There may be “something profoundly affecting in large masses of men following the lead of those who do not believe in men,” as Walt Whitman said in his poem “Thought,” but the hard-nosed realpolitik types of Eisenhower’s allusion are not in that following. (If Trump was Dick Cheney—well, maybe there would be more interest.)
The twentieth century left a bad taste in the mouth with Mussolini and Hitler, over-the-top compulsive showmen. (I don’t include Franco or Stalin with that sort of fascism. Franco was a throwback to medieval Catholicism, and Stalin was a proletarian czar.) Donald Trump, if he resembles any of these characters, is a wet-noodle Mussolini. Hitler was psychotic. He’s a case all on his own. But Mussolini was a street brawler, while Trump is all talk, posture, and bluff.

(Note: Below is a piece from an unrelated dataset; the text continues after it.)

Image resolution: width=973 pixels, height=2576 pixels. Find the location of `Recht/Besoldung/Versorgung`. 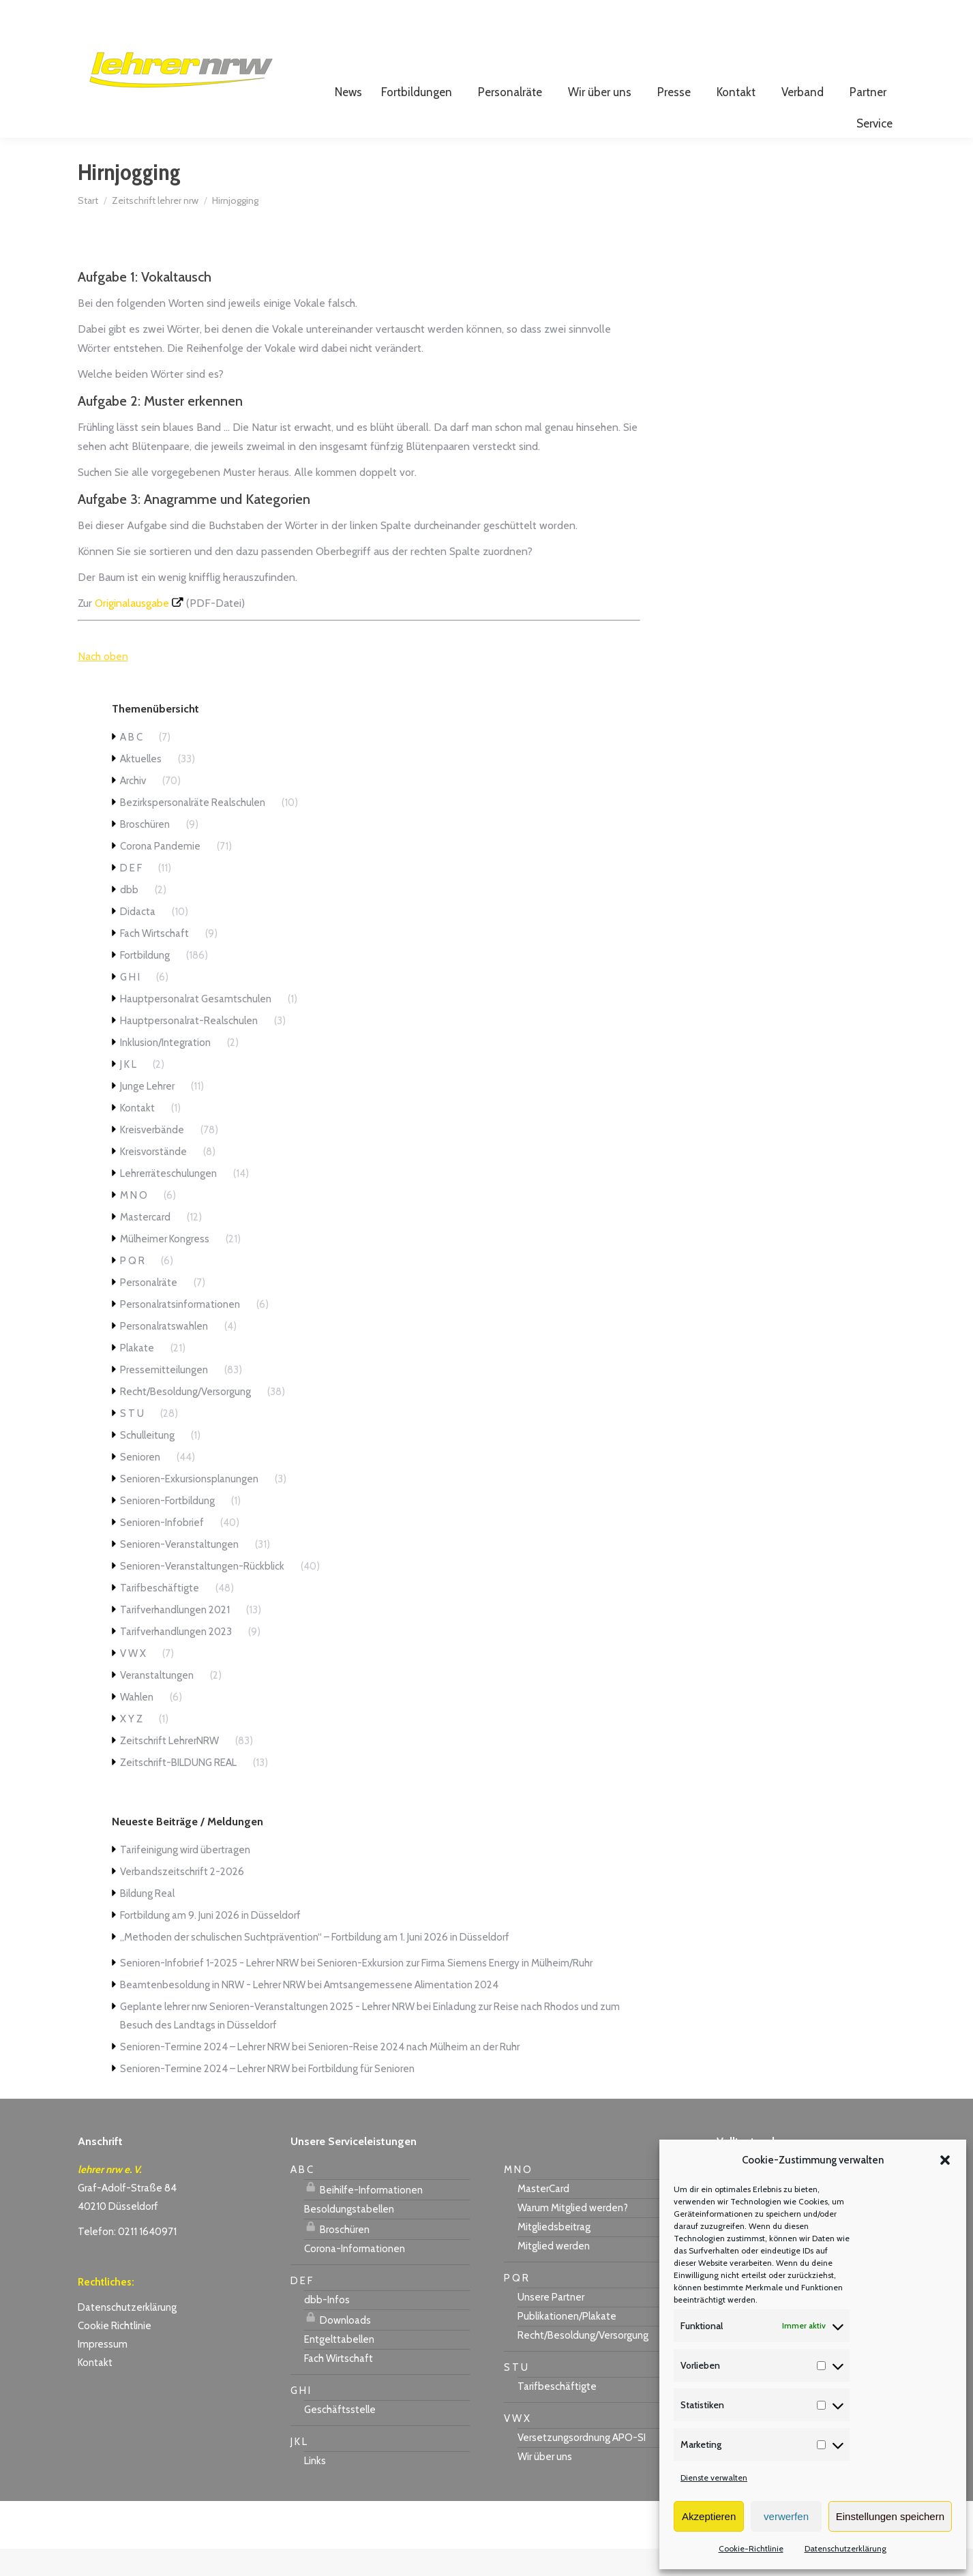 Recht/Besoldung/Versorgung is located at coordinates (185, 1419). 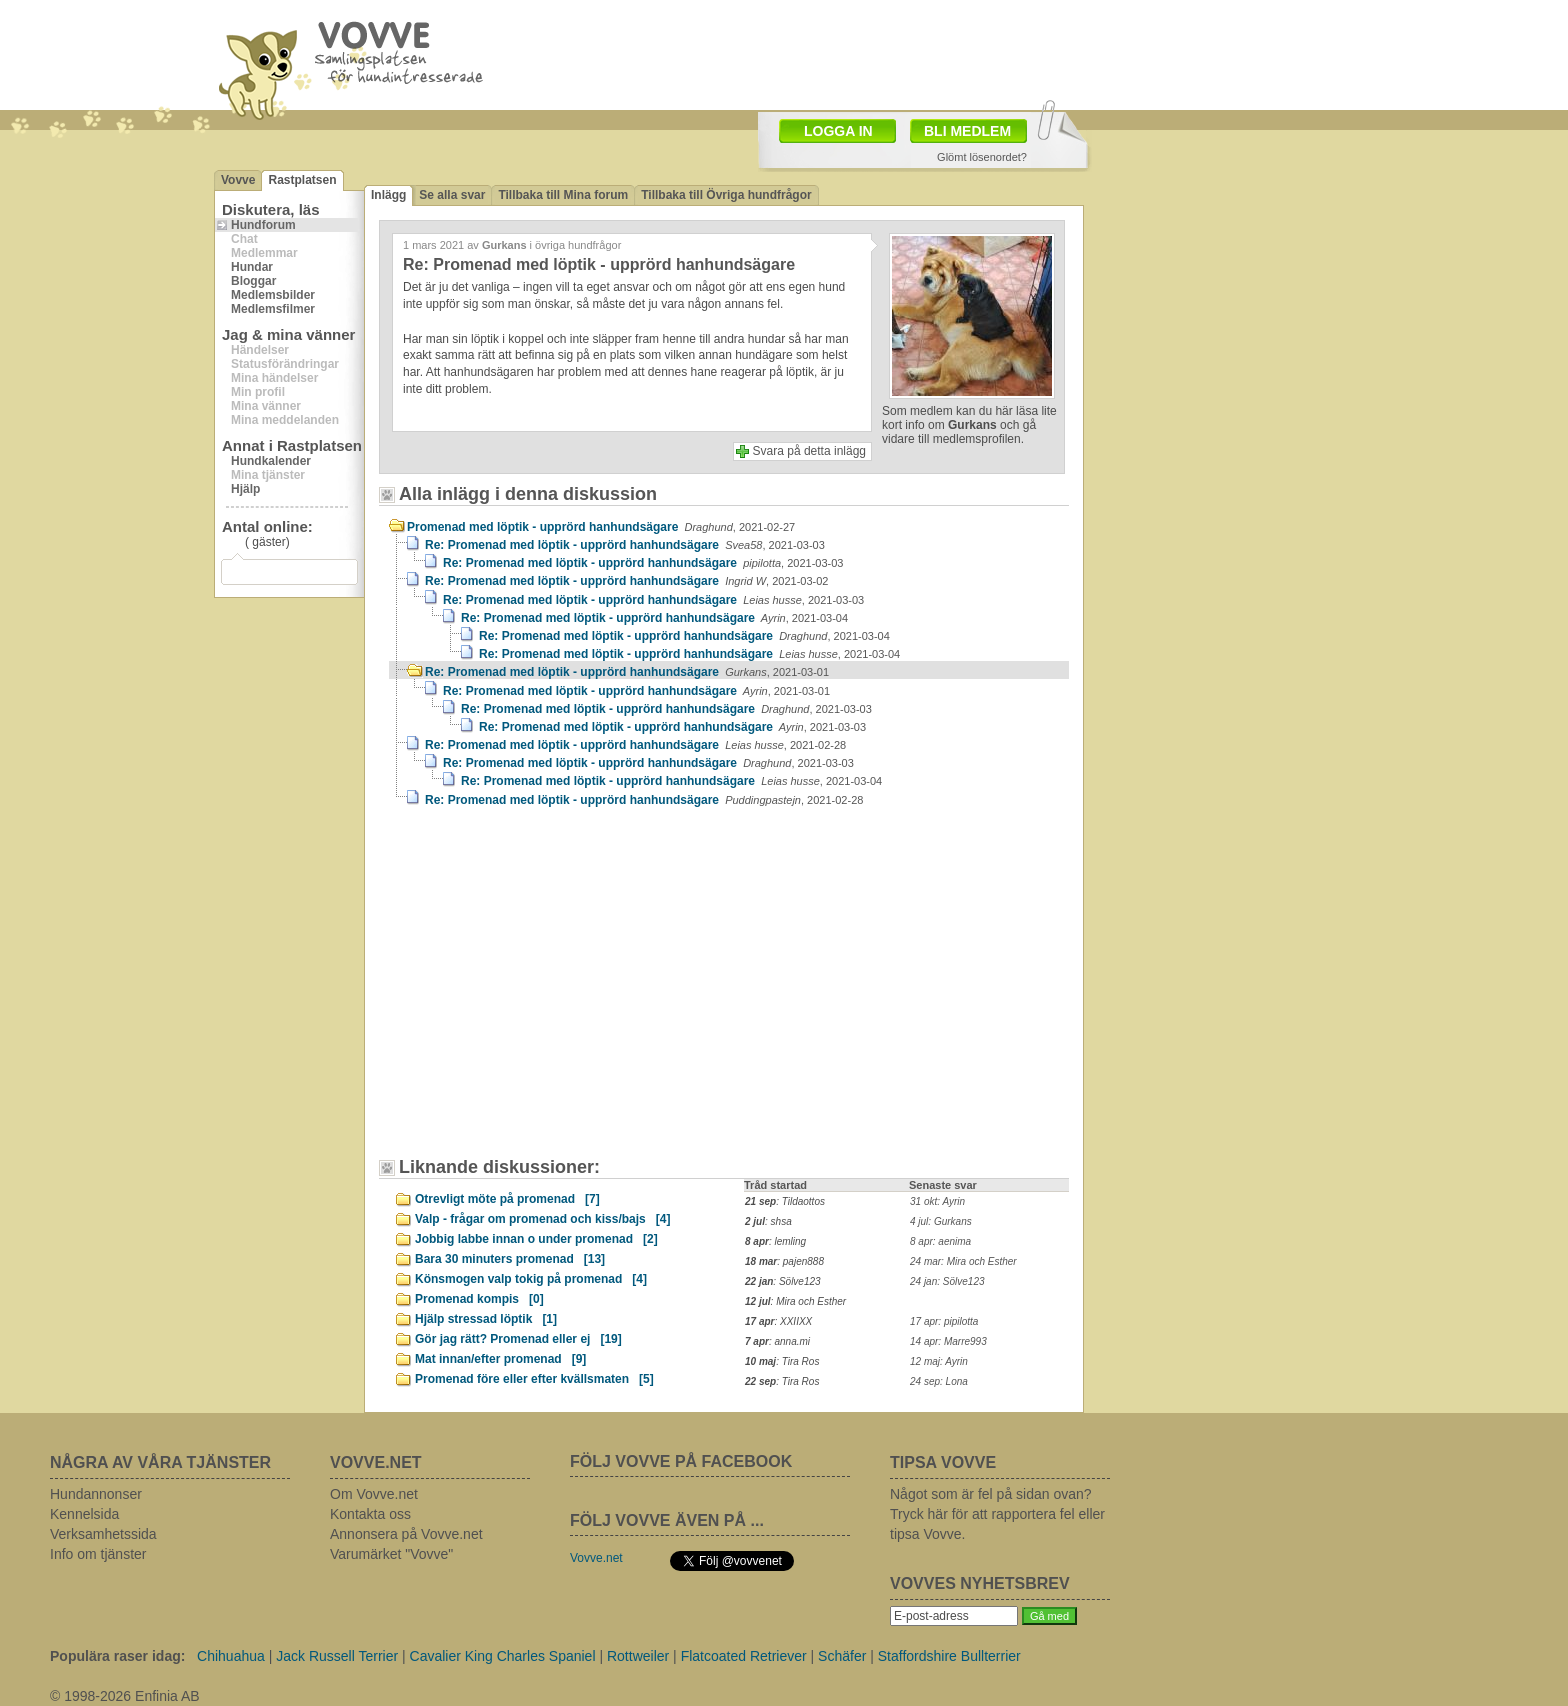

But there really are “leaders” who belong in the circus as lion tamer, sword swallower, sideshow barker, and ring master—that irrepressible P. T. Barnum impulse that pops up occasionally in the gene pool. Trump is a tycoon circus barker. He craves the limelight. He’s a world-class showman. But he’s not a serious candidate for a coup master. He may be crude and even nasty, but he’s not a mafia hitman.
There may be a coup in the not-so-distant future as civilization steadily cracks up and Ike’s military-industrial complex seizes temporary control, but we’re not there yet. And a coup can be prevented if red and blue can learn to be chummy in the park. That’s the key to a democratic future.